So, for a great DAW, core frequency is just as important as number of cores, and in both cases the same adage works: the more, the merrier!


----------



## tack (May 2, 2017)

EvilDragon said:


> When you load multiple plugins in series, they are always processed on the same core in the DAW (serial processing like that *cannot* be parallelized, since input of second plugin depends on the output of the first plugin, which is logical).


I'm surprised to hear you say this. Isn't this exactly what Reaper's anticipative FX does? Anything not record armed (and therefore has no RT requirement) can be slightly pre-rendered. This allows for parallelism on the same FX chain, with each FX working on a different block in time. (At least any non master bus FX chain.)


----------



## Phryq (May 2, 2017)

I didn't know that ^^. I've always kept it off, because I heard somewhere, somehow it was buggy with samples...

But anyhow, high clock is still only important if your longest 'serial' is too much for a single core, right?

E.G. I have 100 tracks.

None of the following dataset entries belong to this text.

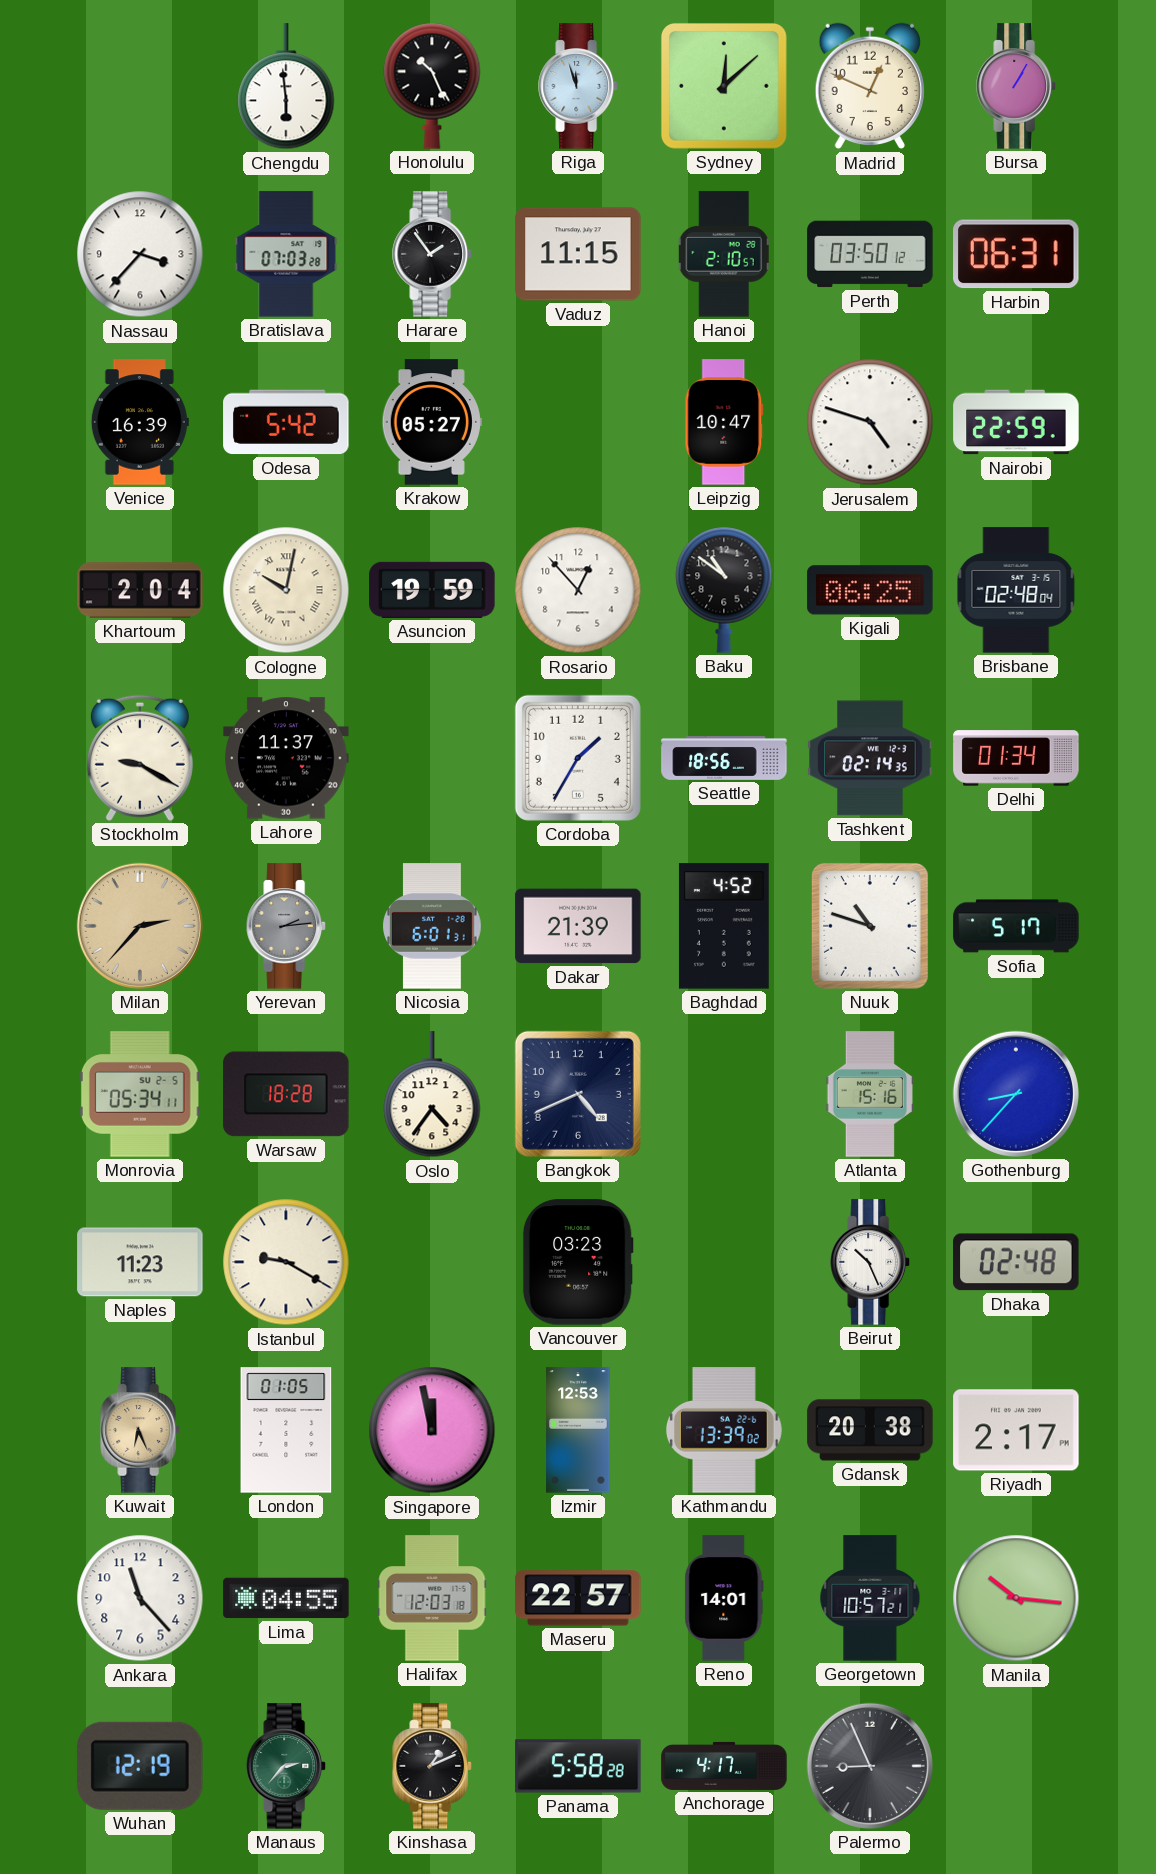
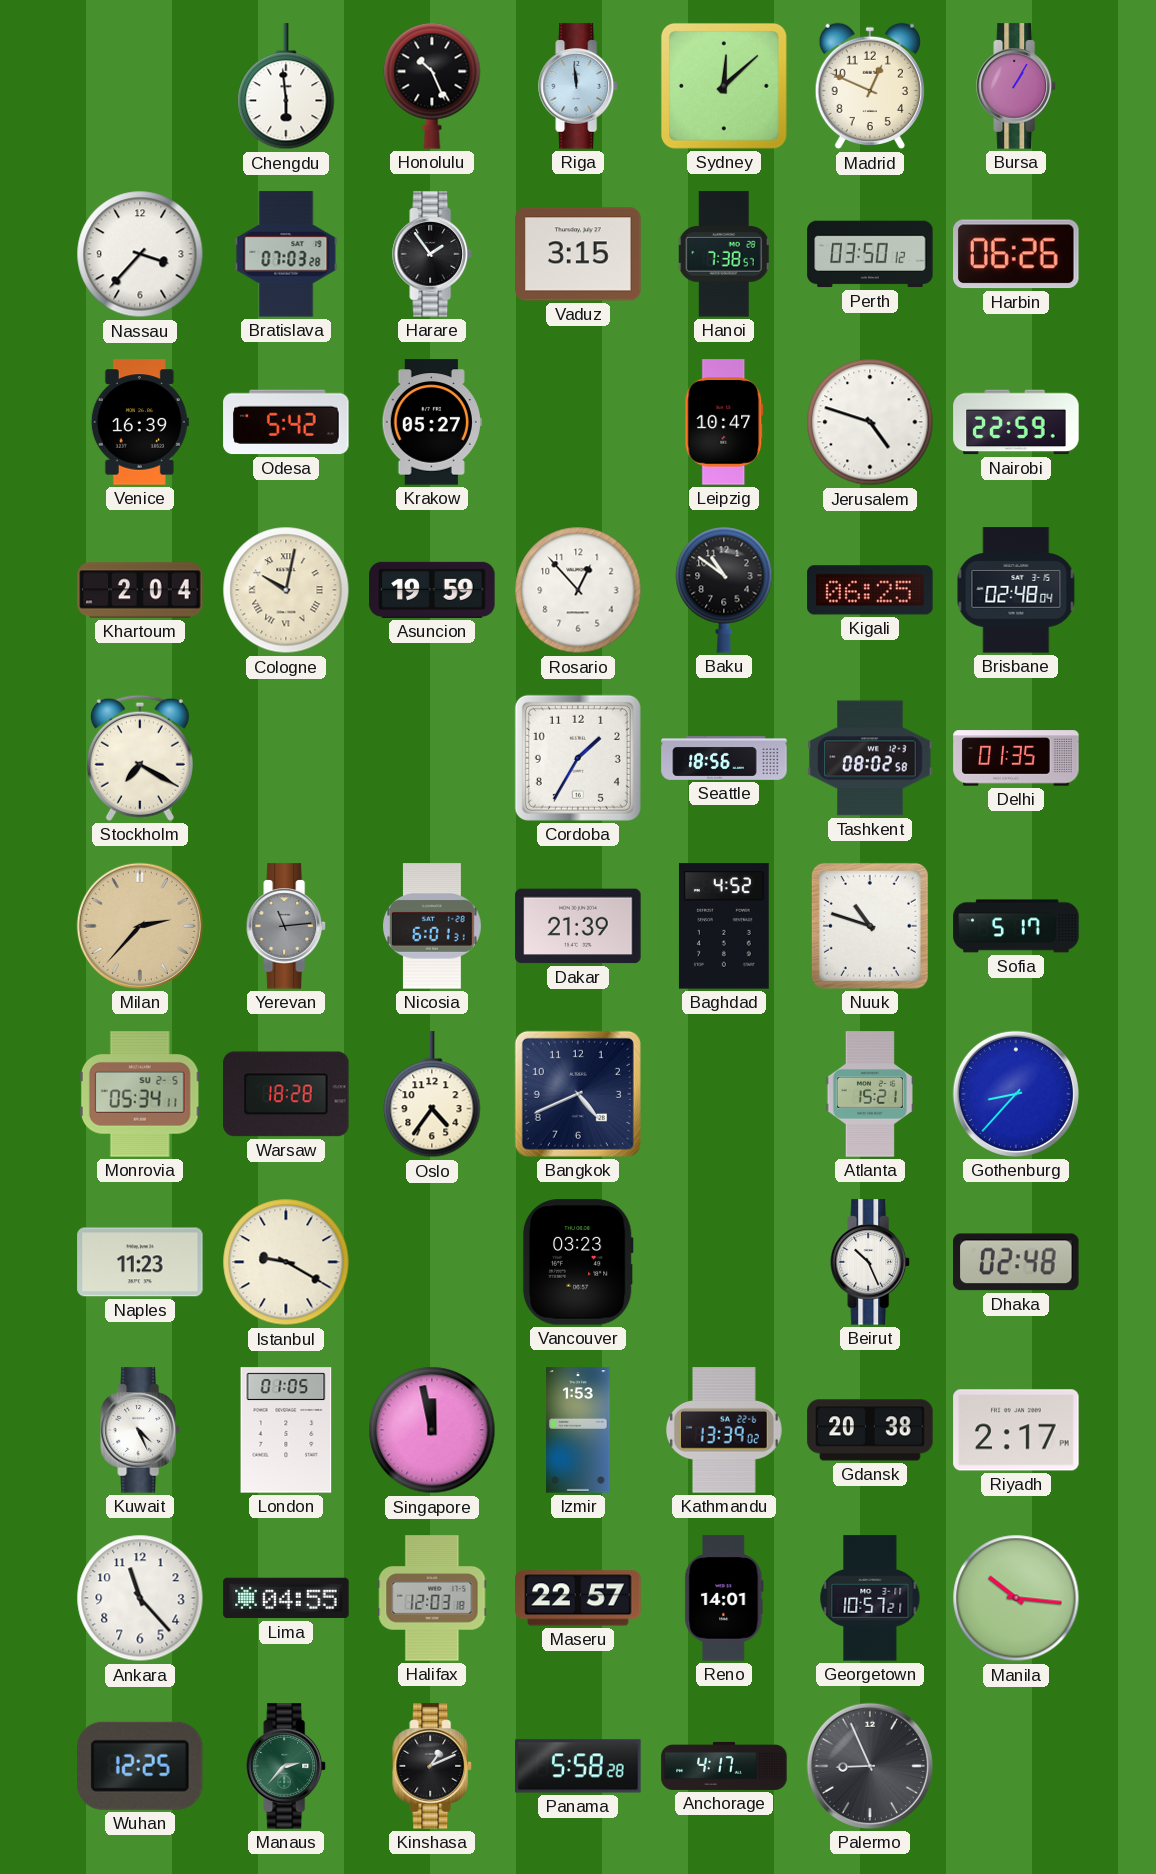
Riga: 11:57 -> 11:59
Vaduz: 11:15 -> 3:15
Hanoi: 2:10 -> 7:38
Harbin: 06:31 -> 06:26
Stockholm: 9:20 -> 7:20
Lahore: 11:37 -> none
Tashkent: 02:14 -> 08:02
Delhi: 01:34 -> 01:35
Yerevan: 2:14 -> 11:14
Atlanta: 15:16 -> 15:21
Kuwait: 6:26 -> 4:26
Kuwait dial: champagne -> white
Izmir: 12:53 -> 1:53
Wuhan: 12:19 -> 12:25
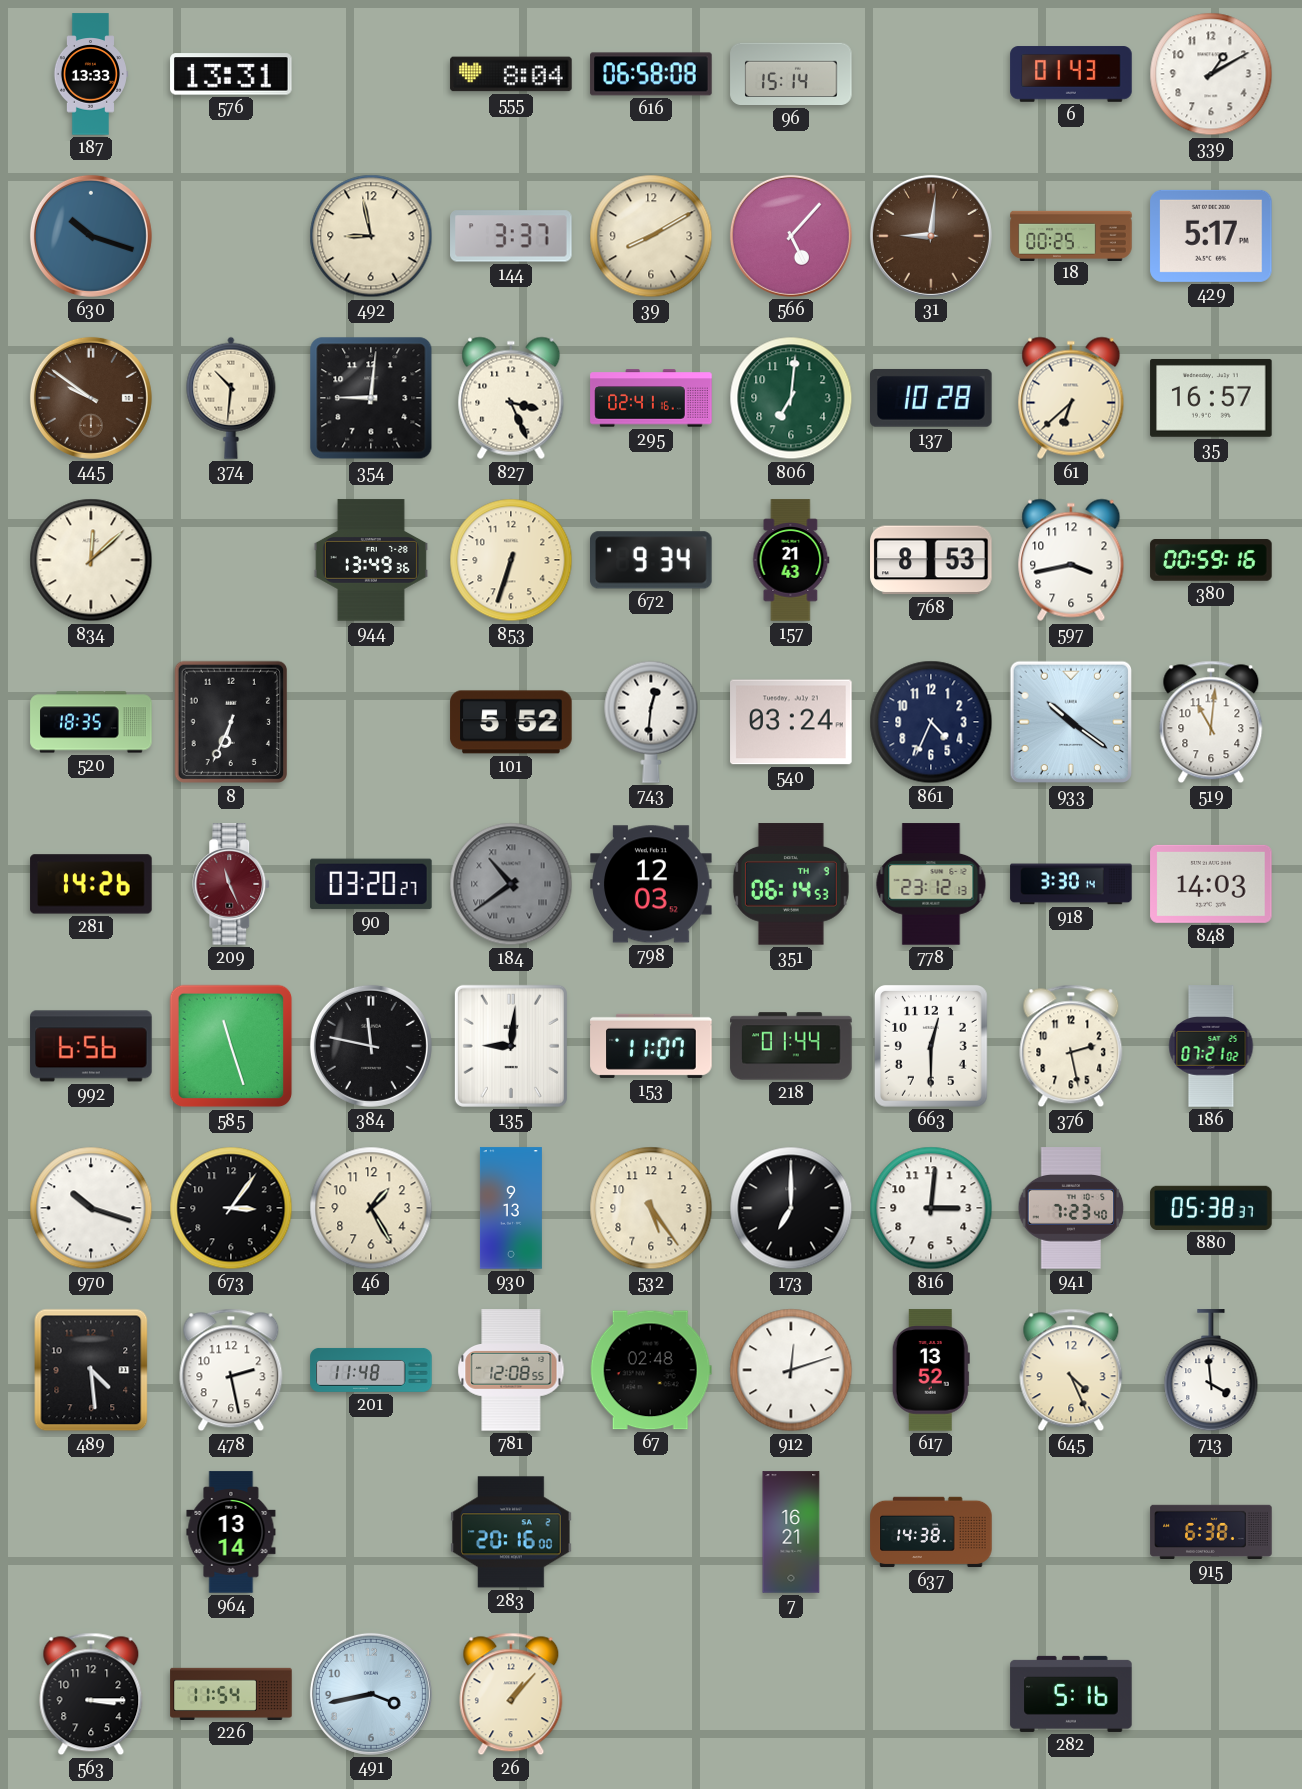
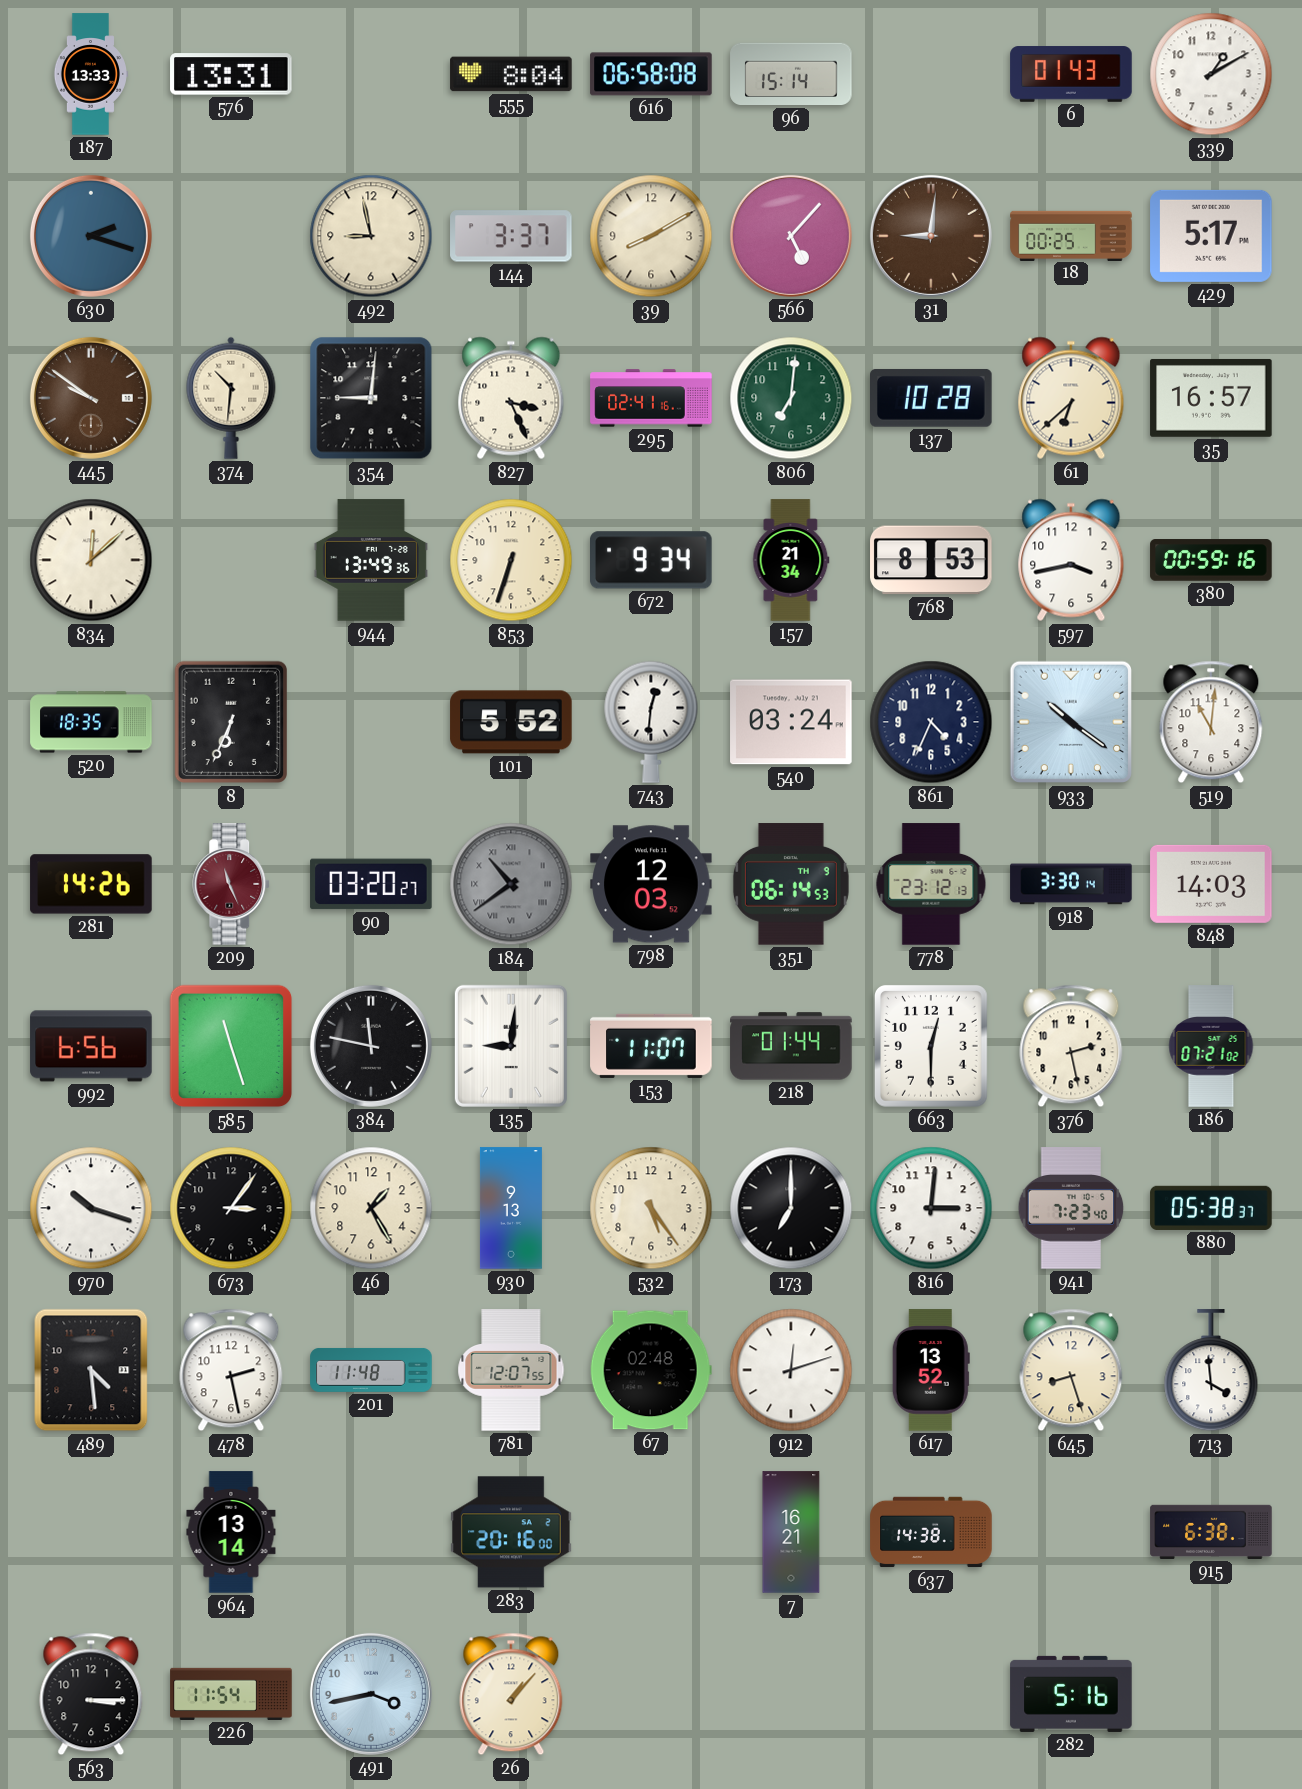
630: 10:18 -> 2:18
157: 21:43 -> 21:34
781: 12:08 -> 12:07
645: 4:26 -> 8:27
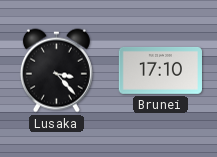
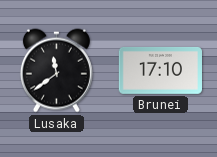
Lusaka: 3:23 -> 11:39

Each track has Kontakt and an EQ. They all go to a single reverb/compressor send. On the master track is a multi-band compressor, EQ and limiter.

Therefore the 'serial' length would be Kontakt-EQ-Verb-Comp-MultiComp-EQ-Limiter. And one core has to be able to handle that.

However, for the 100 instances of Kontakt+EQ, more cores would be of more help, right? As long as my single core can handle that 'serial length', then more cores will allow more tracks?

_Disclaimer. I wouldn't have a chain like that. I would master separately._


----------



## tack (May 2, 2017)

Phryq said:


> I didn't know that ^^. I've always kept it off, because I heard somewhere, somehow it was buggy with samples...


I don't think I've run into any real issues with it. I do leave it on myself. But yes, when I find I'm troubleshooting something wonky it's the first thing I try disabling. 



Phryq said:


> Therefore the 'serial' length would be Kontakt-EQ-Verb-Comp-MultiComp-EQ-Limiter. And one core has to be able to handle that.


Well, again, not necessarily if you have anticipative FX enabled. If none of the tracks are record-armed, then Kontakt, Track EQ, Verb, and compressor can run in parallel across multiple cores (where they are each processing slightly different moments in time). The master bus FX chain is exempt from this parallelism regardless of whether anything is record-armed (for implementation reasons I can't claim to understand), so those would be serialized.

The moment you arm a track for recording, then that track's entire routing chain enters the realtime path and is all serialized. Your other (non-armed) tracks can be processed in parallel, but once they enter the routing path of the realtime chain they become serialized. For example, another track that sends to a reverb bus: the track FX can be processed in parallel, but once it sends to the reverb bus it can no longer be parallelized.

So, in the end, with a DAW like Reaper that can make pretty effective use of multiple processors, your main constraint in the cores vs clock decision will be your own realtime processing requirements. This can include recording on tracks involving crazy FX chains, or weighty single-threaded FX like say Zebra.


----------



## EvilDragon (May 2, 2017)

tack said:


> I'm surprised to hear you say this. Isn't this exactly what Reaper's anticipative FX does? Anything not record armed (and therefore has no RT requirement) can be slightly pre-rendered. This allows for parallelism on the same FX chain, with each FX working on a different block in time. (At least any non master bus FX chain.)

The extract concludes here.